Something now didn’t seem right. “I have an appointment,” I told her, “so that won’t be possible.”
“How about a photo of us together?”
I was used to this, so I said, “Sure,” and she snapped a selfie before I hurried out of the shop. I looked back once I had crossed the street, and there she was, standing in the window of the cupcake shop staring at me. The truth is that I was on my way home, but I darted in and out of different buildings to throw her off in case she was following me.
A few days later, early in the morning, I headed out of my building. My book, Finding Me, had just been published, and I was on my way to an interview. I had on a really nice dress and was wearing high heels. I felt good. It was rush hour, and the streets were filled with people on their way to work. Even in the bustle I could tell that people were stopping to stare at me. I was kind of accustomed to this, but it still made me nervous. Everyone else in the street was allowed to be anonymous—why couldn’t I be too? I had stepped up my pace in a useless attempt to escape the stares and to make it to my interview on time when one heel got caught in a hole in the sidewalk, and the next thing I knew, I was flat on the ground.
People stopped. Many started taking pictures. One pointed and laughed. “She’s drunk!” he said gleefully. I pegged him for an overgrown playground bully.
What is wrong with some people? I thought to myself. Do they want me to fall and be humiliated so they can post the pictures? Why? Will it make them feel better about themselves?
My immediate problem, however, was how to get up—if possible, gracefully. Then someone reached out a hand to me. Gratefully, I took it, stood up, and looked into the face of the woman from the cupcake shop. My heart started racing.
“Michelle Knight, it is so good to see you!” she said. “I have been looking for you!”
“I am late,” I told her. “Thanks for your help. I have to go.” I made a mad dash through the morning commuters to escape.
Up to now I had felt pretty safe in my apartment building. But a few nights later I came home to learn that a woman had come into the lobby, managing to enter without a key while another tenant was exiting. The woman had then walked through the building, asking tenants which apartment was mine. The manager on duty told her that I wasn’t in, but the woman showed the manager my book and said, “I need Michelle Knight to sign my book right now!” He repeated that I was not in and asked her if she wanted to sign in or leave a note. Angrily, she said no and left. Before he even showed me the surveillance tape, I knew who it was. That’s right. Cupcake shop lady.
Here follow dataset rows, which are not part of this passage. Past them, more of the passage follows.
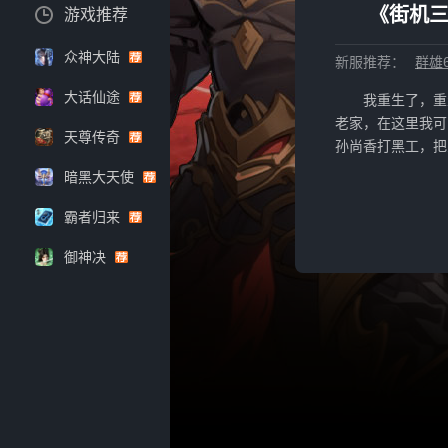
《街机三
游戏推荐
众神大陆
新服推荐：
群雄
大话仙途
我重生了，重
老家，在这里我可
天尊传奇
孙尚香打黑工，把
暗黑大天使
霸者归来
御神决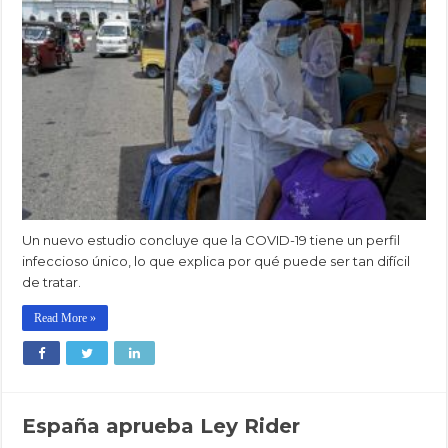
Un nuevo estudio concluye que la COVID-19 tiene un perfil
infeccioso único, lo que explica por qué puede ser tan difícil
de tratar.
Read More »
España aprueba Ley Rider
The next time I went bowling at the Corner Alley I was told a woman had been there asking for me. One of the staff walked me home that night. Having someone by my side to look out for me was not something I wanted, but that evening it was something I needed.
From then on, I went outside only if somebody walked with me. Jim, Kenny, and the Corner Alley employees took turns at this. Pretty much whenever I had to go out in public I would alert one of them, who would then watch the crowd and sometimes even move people away from me. I hated it. I’d been vulnerable all my life. I know that stalkers should be pitied, not despised; I understand they feel a terrible loneliness and rejection. But I was tired of suffering and feeling afraid. All I wanted now was to feel free, yet even in my apartment building I was beginning to act like a caged animal.
That was about to change—big time. Finding Me was published on May 6, 2014, one year to the day after I was rescued. I had spent all my life within a few square miles of Cleveland, Ohio, and I had spent much of my life silenced, both physically and emotionally. But now I was about to embark on a book tour. I was off to see the world, yes, and I was also preparing to speak out about my life—over and over and over again to tell my story of what had happened to me to the millions of people who wanted to hear it.